══ The data

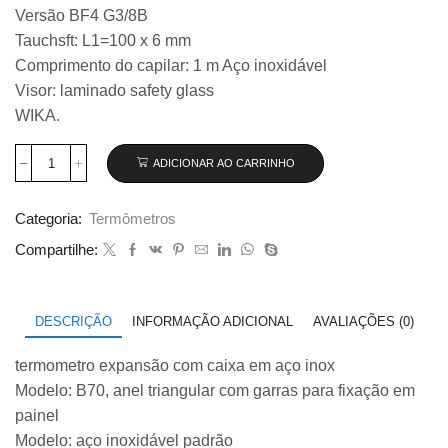
R$ 4.300,00.
R$ 2.720,00.
Versão BF4 G3/8B
Tauchsft: L1=100 x 6 mm
Comprimento do capilar: 1 m Aço inoxidável
Visor: laminado safety glass
WIKA.
ADICIONAR AO CARRINHO
Termômetro
expansão
modelo
Categoria:
Termômetros
B70.50.063
200°C
Compartilhe:
quantidade
DESCRIÇÃO
INFORMAÇÃO ADICIONAL
AVALIAÇÕES (0)
termometro expansão com caixa em aço inox
Modelo: B70, anel triangular com garras para fixação em
painel
Modelo: aço inoxidável padrão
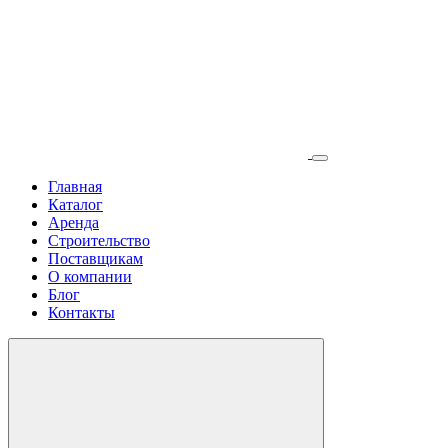
Главная
Каталог
Аренда
Строительство
Поставщикам
О компании
Блог
Контакты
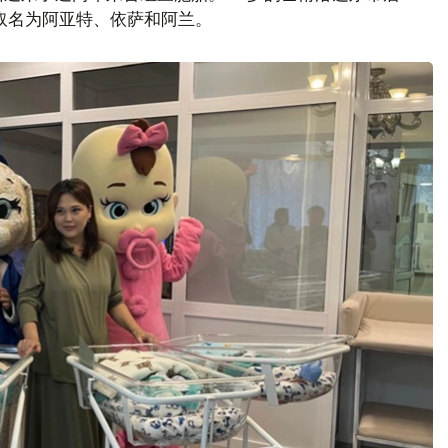
取名为阿亚特、依萨和阿兰。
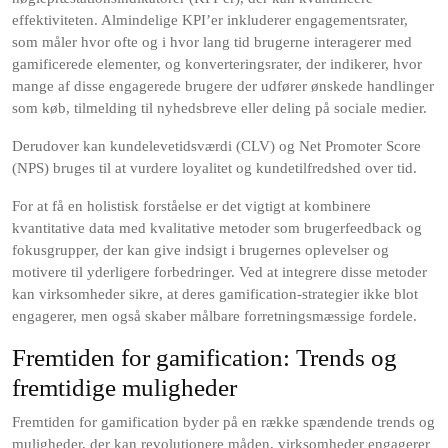
effektiviteten. Almindelige KPI’er inkluderer engagementsrater,
som måler hvor ofte og i hvor lang tid brugerne interagerer med
gamificerede elementer, og konverteringsrater, der indikerer, hvor
mange af disse engagerede brugere der udfører ønskede handlinger
som køb, tilmelding til nyhedsbreve eller deling på sociale medier.
Derudover kan kundelevetidsværdi (CLV) og Net Promoter Score
(NPS) bruges til at vurdere loyalitet og kundetilfredshed over tid.
For at få en holistisk forståelse er det vigtigt at kombinere
kvantitative data med kvalitative metoder som brugerfeedback og
fokusgrupper, der kan give indsigt i brugernes oplevelser og
motivere til yderligere forbedringer. Ved at integrere disse metoder
kan virksomheder sikre, at deres gamification-strategier ikke blot
engagerer, men også skaber målbare forretningsmæssige fordele.
Fremtiden for gamification: Trends og
fremtidige muligheder
Fremtiden for gamification byder på en række spændende trends og
muligheder, der kan revolutionere måden, virksomheder engagerer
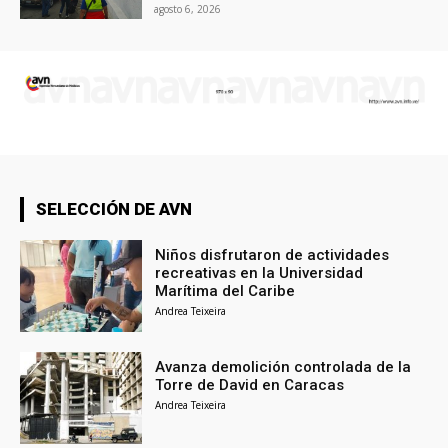
agosto 6, 2026
SELECCIÓN DE AVN
Niños disfrutaron de actividades
recreativas en la Universidad
Marítima del Caribe
Andrea Teixeira
Avanza demolición controlada de la
Torre de David en Caracas
Andrea Teixeira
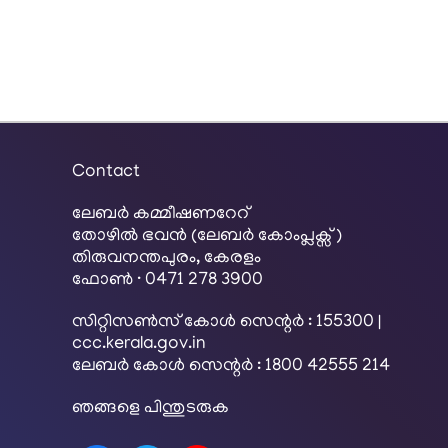
Contact
ലേബര്‍ കമ്മീഷണറേറ്
തോഴിൽ ഭവൻ (ലേബർ കോംപ്ലക്സ്)
തിരുവനന്തപുരം, കേരളം
ഫോൺ · 0471 278 3900
സിറ്റിസൺസ് കോൾ സെന്റർ : 155300 |
ccc.kerala.gov.in
ലേബർ കോൾ സെന്റർ : 1800 42555 214
ഞങ്ങളെ പിന്തുടരുക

════

▸ Instructions for the task
Above are the records; restate exactly the lines from the one containing "INFORMAÇÃO ADICIONAL" through the one containing "motivere til yderligere", keeping pictures out.

▸ Response below
INFORMAÇÃO ADICIONAL
AVALIAÇÕES (0)
termometro expansão com caixa em aço inox
Modelo: B70, anel triangular com garras para fixação em
painel
Modelo: aço inoxidável padrão
Главная
Каталог
Аренда
Строительство
Поставщикам
О компании
Блог
Контакты
取名为阿亚特、依萨和阿兰。
effektiviteten. Almindelige KPI’er inkluderer engagementsrater,
som måler hvor ofte og i hvor lang tid brugerne interagerer med
gamificerede elementer, og konverteringsrater, der indikerer, hvor
mange af disse engagerede brugere der udfører ønskede handlinger
som køb, tilmelding til nyhedsbreve eller deling på sociale medier.
Derudover kan kundelevetidsværdi (CLV) og Net Promoter Score
(NPS) bruges til at vurdere loyalitet og kundetilfredshed over tid.
For at få en holistisk forståelse er det vigtigt at kombinere
kvantitative data med kvalitative metoder som brugerfeedback og
fokusgrupper, der kan give indsigt i brugernes oplevelser og
motivere til yderligere forbedringer. Ved at integrere disse metoder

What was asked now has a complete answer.